とりあえずの話が終わり、いよいよ以ってリーティアも遠慮を排除する。困ったように頬に手を当て、首を傾いだ。
「ところでソーマ君、これから一緒にいるにあたって穀潰しはちょっとねえ」
「あ…………」
「明日から働いてね、男の子っ」
そして、彼は大工になった。
そして、彼は溺れた。
* * *
「本当にあるのねぇ、悪魔の実」
「ぜぇ、ぜぇ……っ」
「ヒゼン、生きてるー?」
全ての力を振り絞って倒れ伏すヒゼンとそれを見守るレベッカ姉妹。姉は不思議発見、妹は死体発見と言ったところか。ちなみに弟は不思議な死体役である。
ヒゼンは溺れた。完膚なきまでに溺れた。始まりはそう、イリカがふざけてヒゼンにちょっかいをかけ、追いかけるように海に入ったことである。ちなみにイリカは少しも悪いと思っていない。
「もう一度聞くけど……って今は無理かな。ソーマ君、とりあえず移動しよっか。立てる?」
息を荒立てながら頷く男の子。うん、と笑顔になったリーティアは頤に手を当て、さてと考える。
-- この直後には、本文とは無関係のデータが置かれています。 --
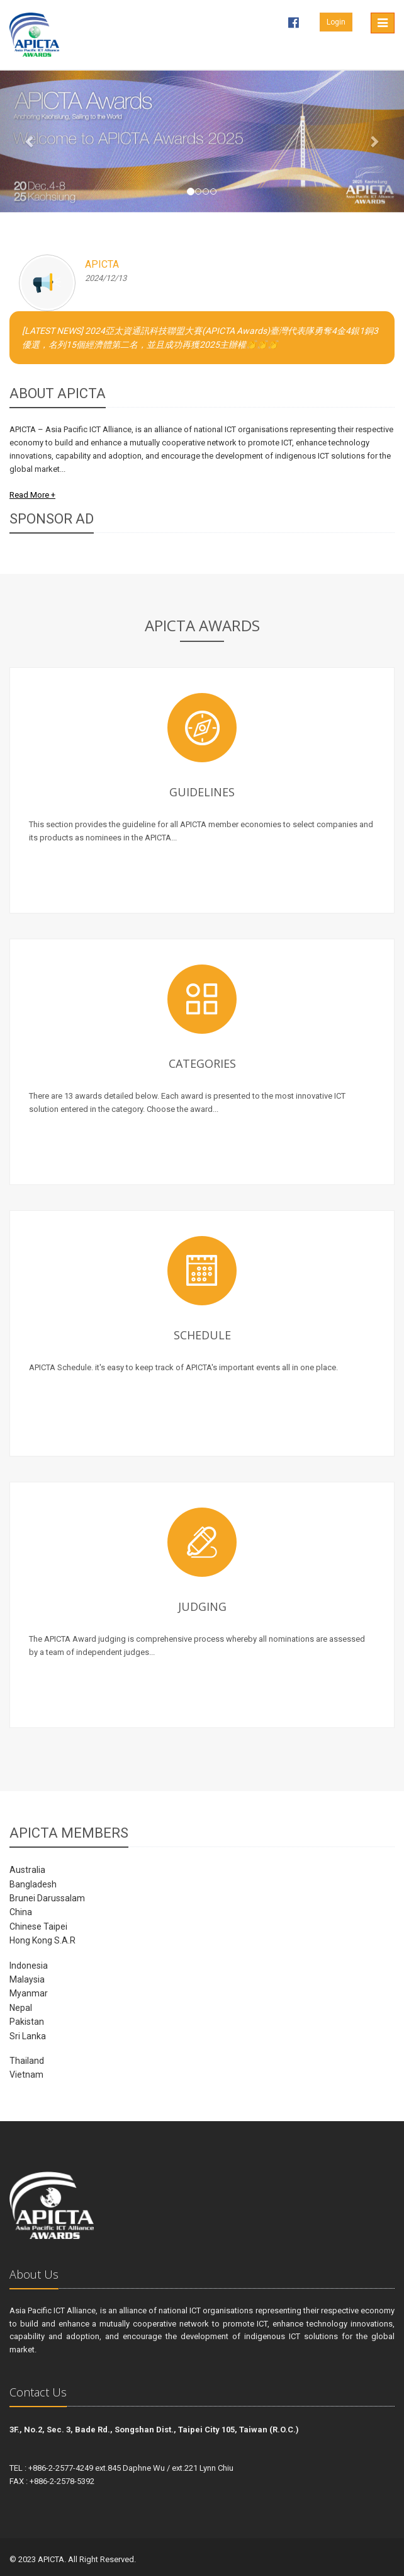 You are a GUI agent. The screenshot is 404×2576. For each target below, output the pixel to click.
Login (336, 22)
自称カナヅチではないヒゼンが溺れたのは多分悪魔の実が原因だろう。ならば、その実に宿る能力を彼は手にしていることになる。それが何なのか未だ特定できていないのは、偏に彼自身がそれを自覚していなかったからであろう。
「うーん、これはお仕事の前に把握かな」
自分を知る、何と難しいことか。まぁそれも三人でなら大丈夫だろう。
これからを思うとリーティアは頬が緩む。不安もある、だがそれ以上に楽しい日々になるだろうと確信していた。